When he then exploded for 54 points in 37 games during his senior year, Hyman suddenly found himself with leverage because he’d started to garner a lot of attention and was eligible to become an NCAA free agent on Aug. 15 at age 23 if he didn’t sign with the Panthers.
“I never really had the opportunity to play for them,” he said. “When I was coming out of college, they were loaded with prospects and I took advantage of (that clause in the collective bargaining agreement). They didn’t want to sign me before that, and I wasn’t ready to be signed after Year 2 or 3 at Michigan. I needed the full four years to develop.”
As Tallon remembers it, the Panthers did everything they could to convince Hyman it was the right move when Michigan’s season ended on March 21 with a loss in the Big Ten Tournament.
However, Florida only had 10 regular-season games remaining at the time, and the team was in the middle of a playoff race. The Hyman camp made it known that he wanted to play in the NHL immediately if he signed, and signing would have burned a year off his entry-level deal.
“We were OK with it — we’d done that in the past — but the problem is we hadn’t clinched a playoff spot,” said Tallon. “I didn’t think it was fair to put a new kid into the lineup when the team was still fighting.”
The Panthers wound up missing the playoffs that season by seven points. They’ve since seen Hyman develop into a net-driving, 54-goal scorer who does the dirty work alongside McDavid and Ryan Nugent-Hopkins — a line Florida will need to neutralize to win this Stanley Cup.
Path to 54 goals
Season | Team | GP | G | A | Pts |
---|---|---|---|---|---|
2015-16 |
Maple Leafs |
16 |
4 |
2 |
6 |
2016-17 |
Maple Leafs |
82 |
10 |
18 |
28 |
2017-18 |
Maple Leafs |
82 |
15 |
25 |
40 |
2018-19 |
Maple Leafs |
71 |
21 |
20 |
41 |
2019-20 |
Maple Leafs |
51 |
21 |
16 |
37 |
2020-21 |
Maple Leafs |
43 |
15 |
18 |
33 |
2021-22 |
Oilers |
76 |
27 |
27 |
54 |
2022-23 |
Oilers |
79 |
36 |
47 |
83 |
2023-24 |
Oilers |
80 |
54 |
23 |
77 |
The fact that Hyman could, in an alternate universe, be on the other side of the championship battle is more of a trivia question inside Amerant Bank Arena than a front-of-mind conversation. Tallon has since moved on to a scouting role with the Vancouver Canucks, and the only Panthers players still around from that era weren’t able to even offer an anecdote on meeting Hyman early in their pro careers.
“We might have had a development camp or two, but I don’t remember,” said defenseman Aaron Ekblad. “It was a long time ago.”

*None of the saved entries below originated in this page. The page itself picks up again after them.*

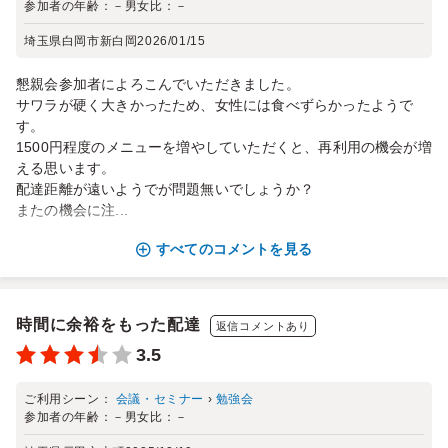
参加者の年齢：
－
男女比：
－
埼玉県白岡市新白岡
2026/01/15
懇親会参加者によろこんでいただきました。
サワラが硬く大きかったため、女性には食べずらかったようで
す。
1500円程度のメニューを増やしていただくと、再利用の機会が増
える思います。
配達距離が遠いようでが問題無いでしょうか？
またの機会に注...
すべてのコメントを見る
時間に余裕をもった配達
返信コメントあり
3.5
ご利用シーン：
会議・セミナー
›
勉強会
参加者の年齢：
－
男女比：
－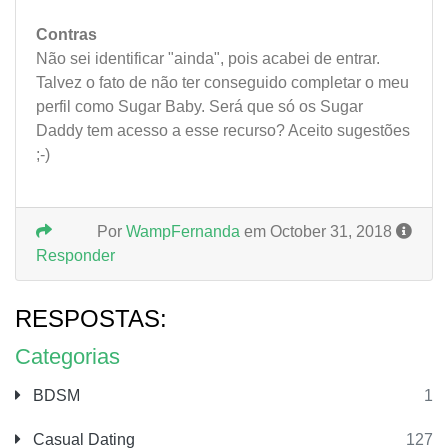
Contras
Não sei identificar "ainda", pois acabei de entrar.
Talvez o fato de não ter conseguido completar o meu
perfil como Sugar Baby. Será que só os Sugar
Daddy tem acesso a esse recurso? Aceito sugestões
;-)
Por
WampFernanda
em October 31, 2018
Responder
RESPOSTAS:
Categorias
BDSM
1
Casual Dating
127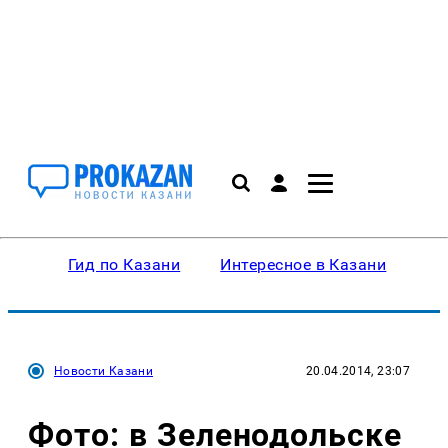
Гид по Казани
Интересное в Казани
Ку
Новости Казани
20.04.2014, 23:07
Фото: в Зеленодольске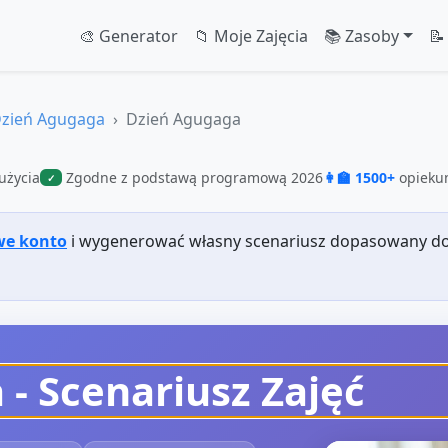
🎨 Generator
📁 Moje Zajęcia
📚 Zasoby
📝
zień Agugaga
Dzień Agugaga
użycia
Zgodne z podstawą programową 2026
👩‍🏫 1500+
opiekun
✓
we konto
i wygenerować własny scenariusz dopasowany do
a
- Scenariusz Zajęć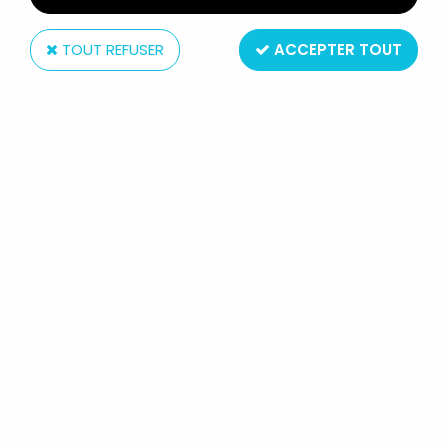
TOUT REFUSER
ACCEPTER TOUT
Habourdin International
OTHELLO CLASSIQUE - JEU DE
PLATEAU - HABOURDIN 1994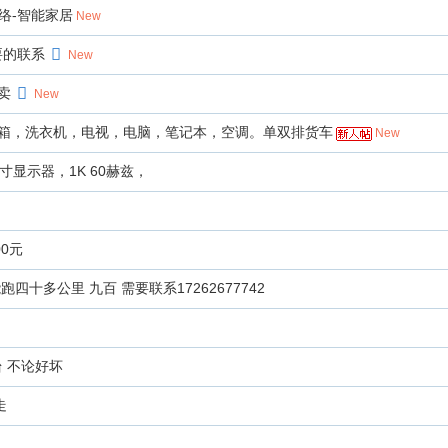
网络-智能家居
New
要的联系
New
卖
New
箱，洗衣机，电视，电脑，笔记本，空调。单双排货车
New
寸显示器，1K 60赫兹，
0元
四十多公里 九百 需要联系17262677742
台 不论好坏
走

“I think I was at a few development camps, for sure, when he was here,” said captain Aleksander Barkov. “But I was so young and I didn’t really speak English and that kind of stuff. But I do remember him from here.”
With the benefit of hindsight, it’s easy to see now that a number of NHL organizations erred by not believing in his character and betting on the fact that his exceptional work ethic would eventually yield huge dividends.

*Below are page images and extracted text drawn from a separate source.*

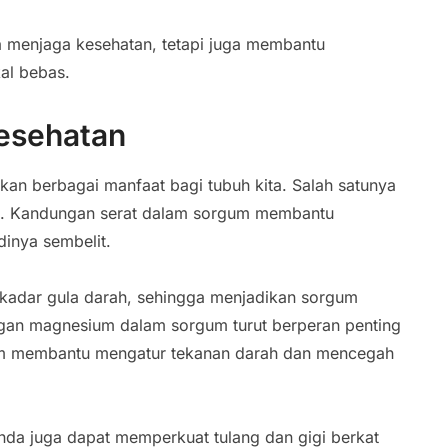
a menjaga kesehatan, tetapi juga membantu
al bebas.
esehatan
an berbagai manfaat bagi tubuh kita. Salah satunya
at. Kandungan serat dalam sorgum membantu
inya sembelit.
n kadar gula darah, sehingga menjadikan sorgum
ungan magnesium dalam sorgum turut berperan penting
um membantu mengatur tekanan darah dan mencegah
da juga dapat memperkuat tulang dan gigi berkat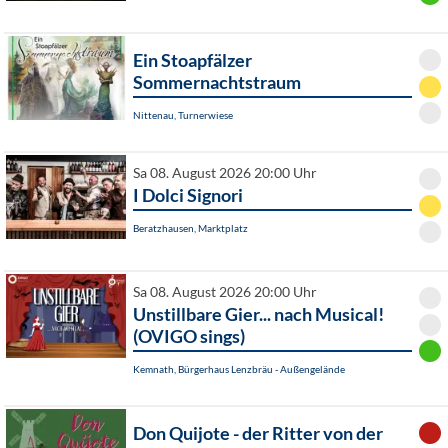
Ein Stoapfälzer
Sommernachtstraum
Nittenau, Turnerwiese
Sa 08. August 2026 20:00 Uhr
I Dolci Signori
Beratzhausen, Marktplatz
Sa 08. August 2026 20:00 Uhr
Unstillbare Gier... nach Musical!
(OVIGO sings)
Kemnath, Bürgerhaus Lenzbräu - Außengelände
Don Quijote - der Ritter von der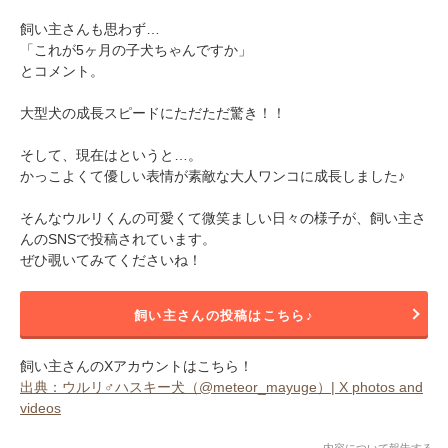
飼い主さんも思わず…
「これが5ヶ月の子犬ちゃんですか」
とコメント。
大型犬の成長スピードにただただ驚き！！
そして、現在はというと…。
かっこよくて優しい表情が素敵な大人ワンコに成長しました♪
そんなウルリくんの可愛くて微笑ましい日々の様子が、飼い主さ
んのSNSで投稿されています。
ぜひ覗いてみてくださいね！
飼い主さんの投稿はこちら♪
飼い主さんのXアカウントはこちら！
出典：ウルリ♂ハスキー犬（@meteor_mayuge）| X photos and
videos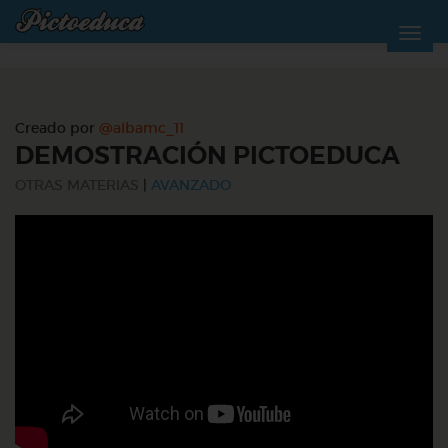
Creado por
@albamc_11
DEMOSTRACIÓN PICTOEDUCA
OTRAS MATERIAS
|
AVANZADO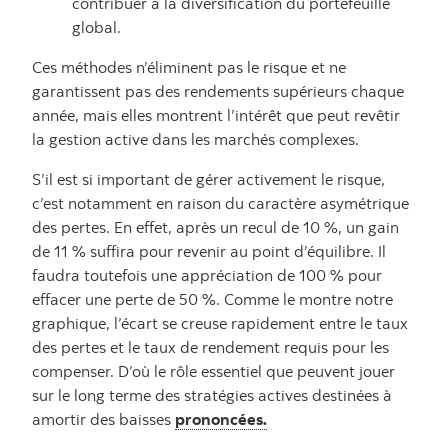
contribuer à la diversification du portefeuille
global.
Ces méthodes n’éliminent pas le risque et ne
garantissent pas des rendements supérieurs chaque
année, mais elles montrent l’intérêt que peut revêtir
la gestion active dans les marchés complexes.
S’il est si important de gérer activement le risque,
c’est notamment en raison du caractère asymétrique
des pertes. En effet, après un recul de 10 %, un gain
de 11 % suffira pour revenir au point d’équilibre. Il
faudra toutefois une appréciation de 100 % pour
effacer une perte de 50 %. Comme le montre notre
graphique, l’écart se creuse rapidement entre le taux
des pertes et le taux de rendement requis pour les
compenser. D’où le rôle essentiel que peuvent jouer
sur le long terme des stratégies actives destinées à
amortir des baisses
prononcées.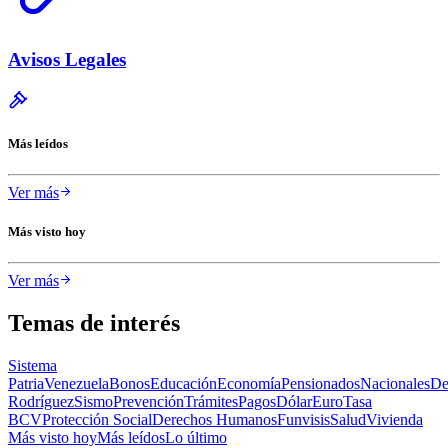
Avisos Legales
Más leídos
Ver más
Más visto hoy
Ver más
Temas de interés
Sistema
Patria
Venezuela
Bonos
Educación
Economía
Pensionados
Nacionales
De
Rodríguez
Sismo
Prevención
Trámites
Pagos
Dólar
Euro
Tasa
BCV
Protección Social
Derechos Humanos
Funvisis
Salud
Vivienda
Más visto hoy
Más leídos
Lo último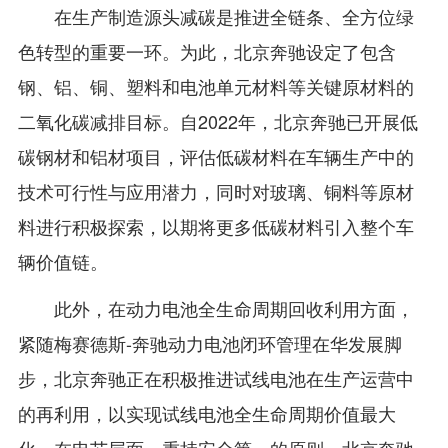
在生产制造源头减碳是推进全链条、全方位绿
色转型的重要一环。为此，北京奔驰设定了包含
钢、铝、铜、塑料和电池单元材料等关键原材料的
二氧化碳减排目标。自2022年，北京奔驰已开展低
碳钢材和铝材项目，评估低碳材料在车辆生产中的
技术可行性与应用潜力，同时对玻璃、铜料等原材
料进行积极探索，以期将更多低碳材料引入整个车
辆价值链。
此外，在动力电池全生命周期回收利用方面，
紧随梅赛德斯-奔驰动力电池闭环管理在华发展脚
步，北京奔驰正在积极推进试线电池在生产运营中
的再利用，以实现试线电池全生命周期价值最大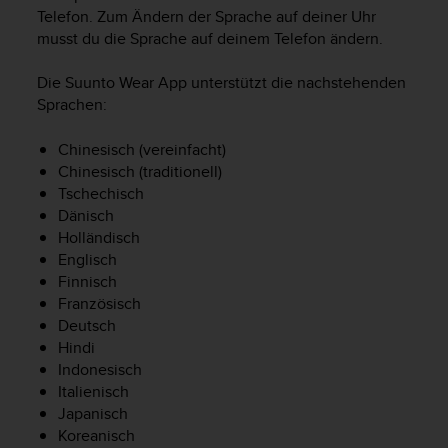
i
Telefon. Zum Ändern der Sprache auf deiner Uhr
t
musst du die Sprache auf deinem Telefon ändern.
ä
t
s
Die Suunto Wear App unterstützt die nachstehenden
s
Sprachen:
t
u
Chinesisch (vereinfacht)
f
Chinesisch (traditionell)
e
Tschechisch
A
Dänisch
A
Holländisch
d
Englisch
i
Finnisch
e
s
Französisch
e
Deutsch
r
Hindi
W
Indonesisch
e
Italienisch
b
Japanisch
s
Koreanisch
i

Those things were there all along.
“Knowing Zach, the sky’s the limit for him,” said Oilers winger Connor Brown, who played with Hyman as a member of the AHL Marlies and Maple Leafs. “He’s a 50-goal scorer now, but 10 years down the road I can’t wait to see what he’s doing because of the type of person he is. Incredibly motivated. Incredibly humble. Incredibly disciplined. Learns from his mistakes. Just completely engulfed in the process of making himself a better person and player.”
The Panthers once saw that, too, Tallon said.

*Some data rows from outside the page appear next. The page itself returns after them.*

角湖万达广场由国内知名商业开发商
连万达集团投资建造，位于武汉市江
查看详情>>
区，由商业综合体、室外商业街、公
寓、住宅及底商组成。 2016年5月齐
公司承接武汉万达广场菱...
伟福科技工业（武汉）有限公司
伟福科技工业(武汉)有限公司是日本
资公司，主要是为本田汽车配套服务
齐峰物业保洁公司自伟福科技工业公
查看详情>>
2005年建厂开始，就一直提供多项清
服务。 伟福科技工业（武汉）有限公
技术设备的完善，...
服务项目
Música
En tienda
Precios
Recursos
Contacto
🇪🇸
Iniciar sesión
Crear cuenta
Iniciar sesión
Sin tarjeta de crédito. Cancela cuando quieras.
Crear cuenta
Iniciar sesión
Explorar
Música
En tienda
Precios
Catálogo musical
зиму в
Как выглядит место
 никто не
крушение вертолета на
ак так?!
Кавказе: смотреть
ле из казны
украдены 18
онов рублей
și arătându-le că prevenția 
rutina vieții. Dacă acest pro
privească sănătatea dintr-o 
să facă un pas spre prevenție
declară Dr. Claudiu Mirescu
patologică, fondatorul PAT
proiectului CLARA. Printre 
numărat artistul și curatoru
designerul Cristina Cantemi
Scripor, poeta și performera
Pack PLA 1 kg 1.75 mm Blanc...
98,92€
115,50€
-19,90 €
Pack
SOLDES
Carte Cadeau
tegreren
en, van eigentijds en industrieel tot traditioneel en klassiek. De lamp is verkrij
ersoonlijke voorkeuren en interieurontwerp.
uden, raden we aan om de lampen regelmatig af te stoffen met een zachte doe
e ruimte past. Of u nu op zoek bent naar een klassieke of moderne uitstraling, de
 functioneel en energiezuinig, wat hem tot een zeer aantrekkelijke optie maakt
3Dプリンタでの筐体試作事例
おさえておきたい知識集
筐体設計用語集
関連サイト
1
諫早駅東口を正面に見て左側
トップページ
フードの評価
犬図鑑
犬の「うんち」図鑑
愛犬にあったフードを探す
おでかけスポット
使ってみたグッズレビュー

They were taken with how smart their fifth-round draft pick was both on and off the ice and projected that he’d have a solid NHL career as a two-way forward. The biggest mistake they made was not moving heaven and earth to get his signature on a contract when they had the chance.
“All signs were that he wanted to sign with us, so we weren’t panicked at all,” said Tallon. “It wasn’t because we didn’t want him. That’s a fact. But that’s just the way it goes.”